The nurses come during the day with the various medicines relevant to each patient, and after dinner a final review of last medicines to sleep and after meals, and in my case the antibiotics, and pain killers to take before bed time. There is no TV and I go to sleep around 8.30pm.

The general visiting hours are 6am to 7, noon to 1pm and 5 to 6. Surprise surprise I have no visitors during visiting hours and they all seem to come at the other times!!

I have a 24 hour attendant who is a retired hospital employee who is in the room all the time except when he goes to get his food, and I have the luxury of sending him at 6 am to get me all the newspapers to read for the day! If one does not have a family member with the patient, then one is recommended.

The attendant is paid Rs1,200 for the day and room charges including food is Rs1,750. The strong Augmentin 1.2m injections at operation and thereafter we have to buy, and the follow up Augmentin 625g antibiotic course is also bought by us, but all other medications including the Walteren for the swelling and pain is supplied.

The surgery and related doctors' visits and x rays as well as the daily physiotherapy is NO CHARGE

When a visitor told me about appalling service at a 5 star hotel, where the servers were quite clueless in how to serve, I told them, that in comparison, I received 7 star service in the largest State Hospital complex in the world!

Please note that the non paying wards usually offer three rice and curry meals a day with red rice, whilst we are offered one white rice lunch as well as the less healthy white bread in the morning and evenings.

I read somewhere that the Colombo Hospitals are overstaffed, and the rural ones are understaffed with doctors as well as all the ancillary workers. Surprise surprise!

I am about to leave the National Hospital

It is Wednesday the 3rd of August, and it was last Wednesday that I had my rather complicated 'bone graft operation". This operation took about 4 hours and was longer and more painful than the one fixing my leg with with pins in February as reported earlier. I will not go into the details as I don't know much, but they took the graft bone fragments from my right hip area, and implanted them in the area of the joint that had hitherto not fused, a "non union" situation.

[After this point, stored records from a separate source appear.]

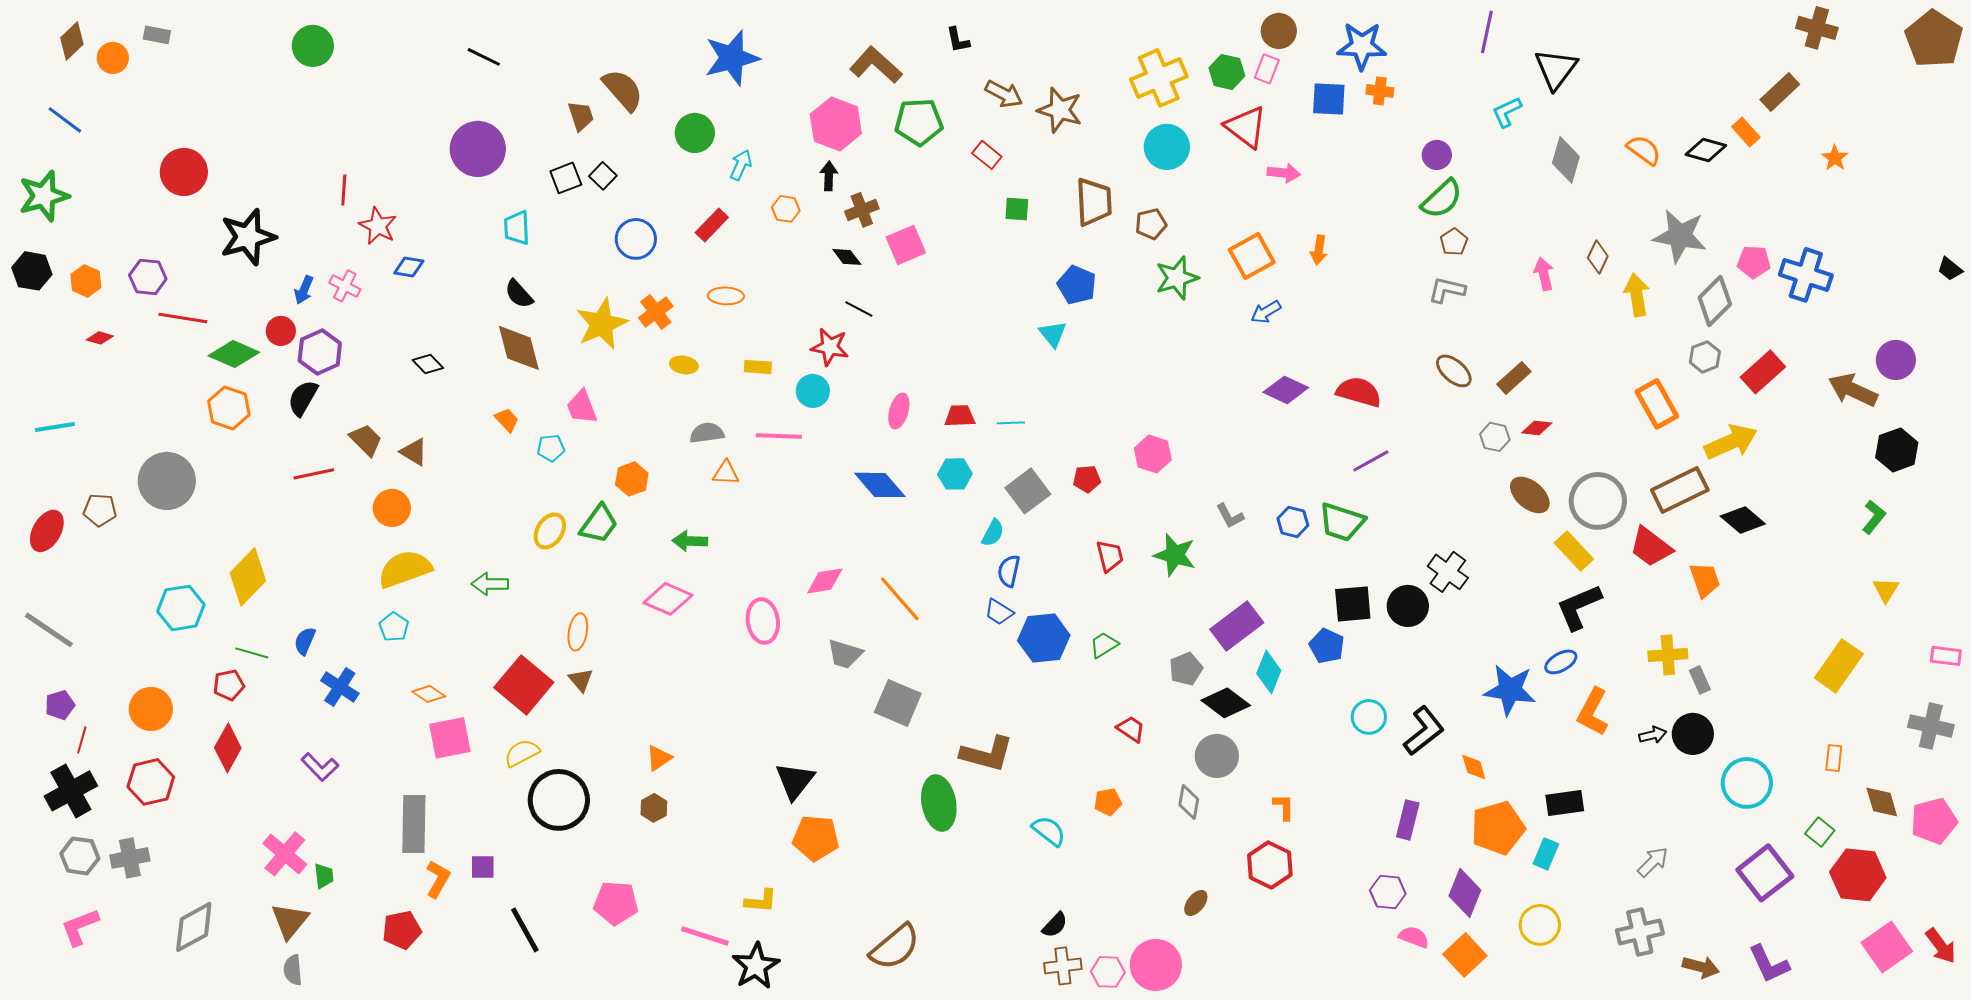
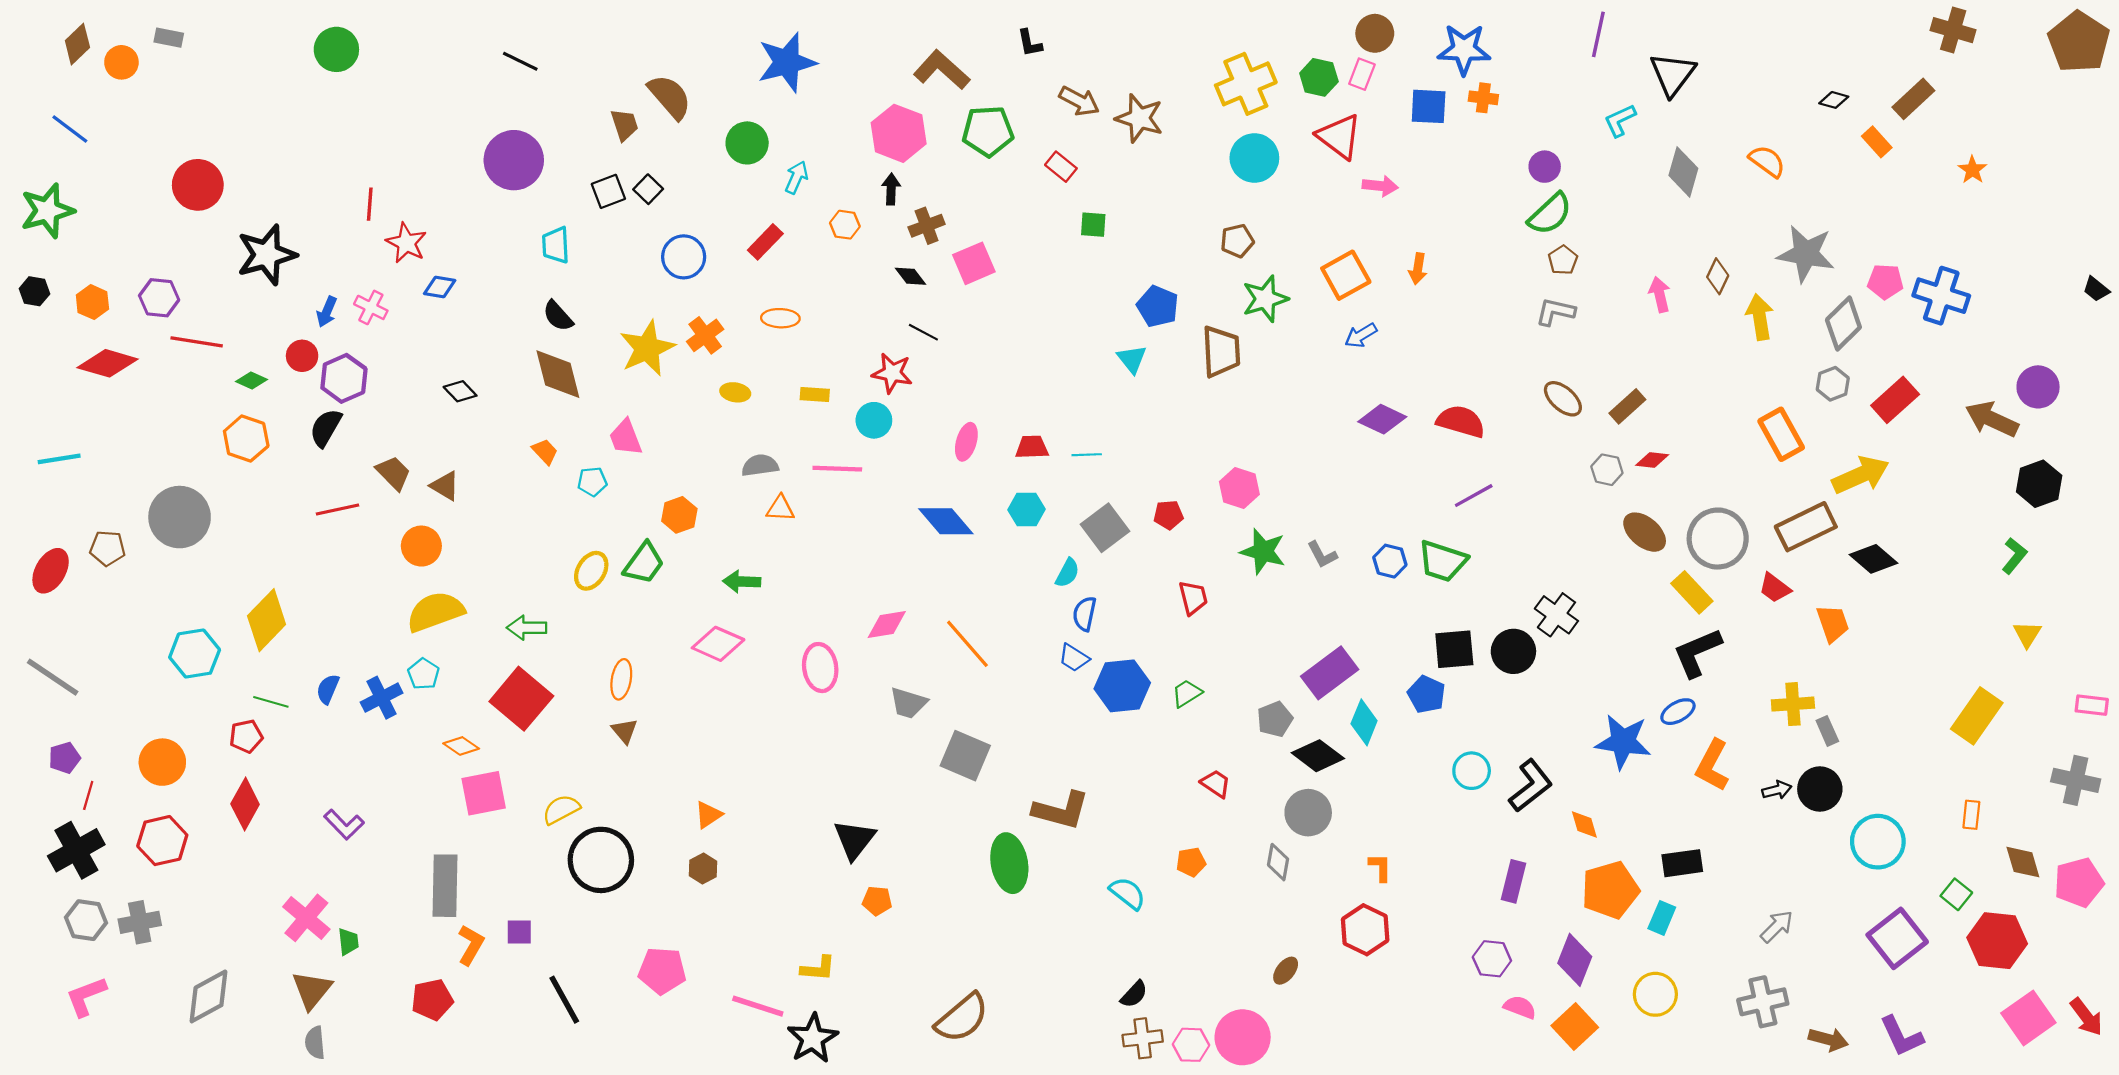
black diamond: (1706, 150) -> (1834, 100), moved, size x0.7
brown trapezoid: (1094, 202) -> (1221, 351), moved
black hexagon: (32, 271) -> (34, 291), size x0.7
red diamond: (100, 338) -> (107, 363), size x2.0
green diamond: (234, 354) -> (252, 381), size x0.6
red trapezoid: (1651, 547) -> (1775, 588), size x0.7
green star: (1175, 555) -> (1263, 551), moved
red square: (524, 685) -> (521, 699), moved
blue cross: (340, 687) -> (382, 698), moved, turned 30
orange pentagon: (816, 838) -> (877, 901), size x0.6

I found out that in about 10% of cases like mine the bones don't fuse, necessitating this second operation. I am told it went as well as it could and that it should work out, though the time frame is a little vague owing to my personal circumstances, age and ability to absorb and fuse. Until the bones fuse I will not be permitted to put any weight on my right leg, and so I am in for a long period of physiotherapy and rehabilitation.

I am still in a little pain, reduced by pain killers, but my leg is extremely stiff and painful to move, but move I must to get as much movement as possible with the help of the physio, to speed up the recovery.

I was told I will be discharged tomorrow. Where to may I ask?